How do your peers choose their CDP? Surveyed marketers rate their most important capabilities and benefits.


  1. Collect data from all sources (80% of surveyed marketers)
  2. Powerful identity matching and management (57%)
  3. Nontechnical users can extract customer segments (43%)
  4. Deliver customer profiles to other systems in real-time (41%)
  5. Coordinate customer treatments across channels (40%)
  6. Support compliance with privacy regulations (30%)
  7. Retain full detail of all collected data (28%)
  8. Deliver offer/product recommendations in real-time (27%)
  9. Nontechnical users can create predictive models (19%)


  1. Unified customer view (79% of surveyed marketers)
  2. Improved data analysis and segmentation (64%)
  3. Improved orchestration of customer treatments across channels (52%)
  4. Improved message selection and personalization (46%)
  5. Improved predictive modeling and recommendations (45%)
  6. Less time spent on data management (31%)
  7. Access to otherwise unavailable data (27%)
  8. Faster response to changing data management needs (23%)
  9. Less reliance on IT resources (21%)
  10. Improved message delivery (15%)

State of Customer Data Management (September 2020), Customer Data Platform Institute Each stat indicates the percentage of survey participants that identified each specific capability and benefit as important.

Your Turn

businesses need to deliver exceptional customer experiences, or else they risk losing the customer for good. In the end, it all boils down to honoring individual preferences and behaviors — something marketers can’t do with limited access to customer data and scattershot campaign approaches.
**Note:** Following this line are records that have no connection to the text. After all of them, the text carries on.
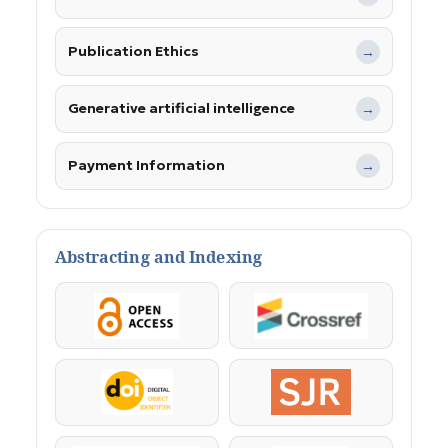
Publication Ethics
→
Generative artificial intelligence
→
Payment Information
→
Abstracting and Indexing
OpenAccess
Crossref
DOI
SJR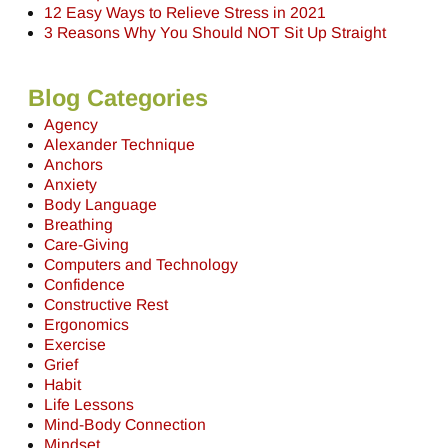
12 Easy Ways to Relieve Stress in 2021
3 Reasons Why You Should NOT Sit Up Straight
Blog Categories
Agency
Alexander Technique
Anchors
Anxiety
Body Language
Breathing
Care-Giving
Computers and Technology
Confidence
Constructive Rest
Ergonomics
Exercise
Grief
Habit
Life Lessons
Mind-Body Connection
Mindset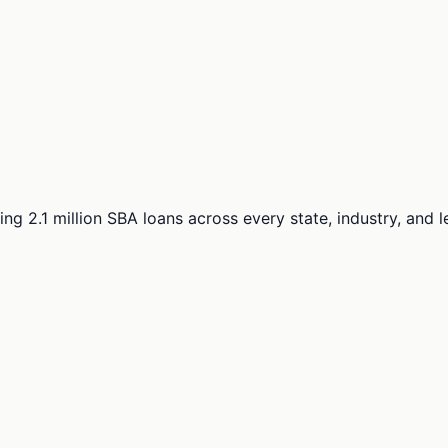
ng 2.1 million SBA loans across every state, industry, and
Reasonably, you can’t do that at scale without the adequate tools. With that in mind, investing in a customer data platform to collect, manage and extract value from first-party customer data is the next best step that a retail organization can take to withstand the changing marketing landscape as third-party cookies phase-out.

As you honor every customer, they’ll honor you back with their dollars. No third-party cookies are required.